Различие между личным и общественным останется размытым. Существует область личных, частных или автобиографических воспоминаний – о нашей частной жизни (детство, семья, школа, влюбленность) или о нашей реакции на публичные события (то, что мы чувствовали во время кубинского ракетного кризиса). Общественная сфера – это общее, коллективное, иногда «официальное» прошлое; то, что произошло, зафиксировано (в музеях, учебниках, церемониях) в записанной истории. Индивидуальная память – это субъективный опыт общественного прошлого, вспоминаемый в настоящем.
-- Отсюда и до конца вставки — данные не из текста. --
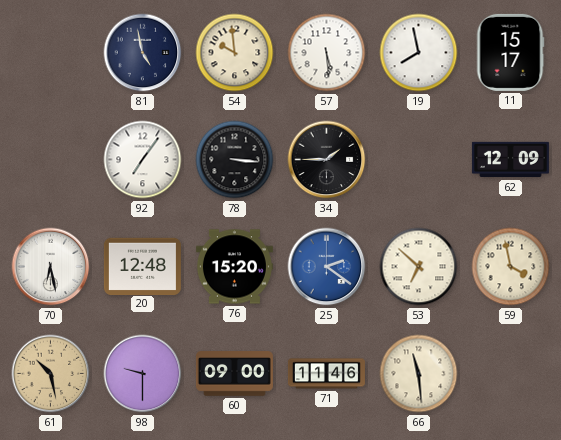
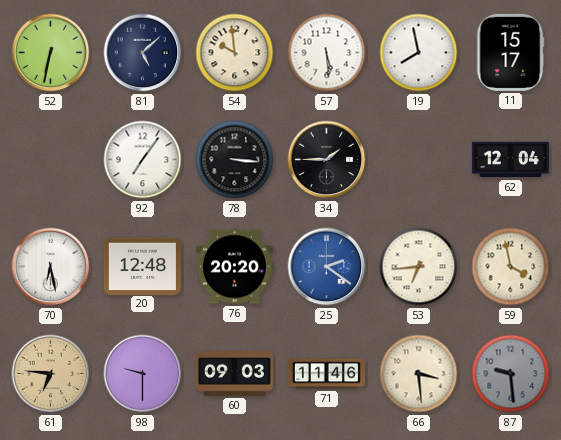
52: none -> 6:32
81: 4:58 -> 5:08
62: 12:09 -> 12:04
76: 15:20 -> 20:20
53: 6:52 -> 6:44
61: 10:28 -> 6:46
60: 09:00 -> 09:03
66: 11:29 -> 3:29
87: none -> 9:29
Границу между отрицанием и признанием провести труднее всего. Выглядит это просто: противоположностью отрицания того, что что-то когда-то произошло, является признание того, что это действительно произошло. Пример: сразу же были прикрыты эксперименты над специально не подвергавшимися лечению от сифилиса заключенными-афроамериканцами; факты скрывались десятилетиями, несмотря на циркулировавшие слухи и обвинения; правда в конечном итоге была раскрыта и наконец признана. Однако, пересказывая такие истории, мы не всегда можем отделить наши знания об отрицаемом прошлом от способов признания (суды, комиссии по установлению истины, прямые признания), посредством которых это прошлое стало известно. В случае терапии подавленной памяти такое разделение невозможно. Но что касается общественных злодеяний и страданий, я оставляю вопросы признания до главы 9, за которой следует глава о признании настоящего.
Ускользающая суть всех этих различий является основной темой в трудах Гавела о частных воспоминаниях и общественной истории в Чехословакии и остальной коммунистической Восточной Европе.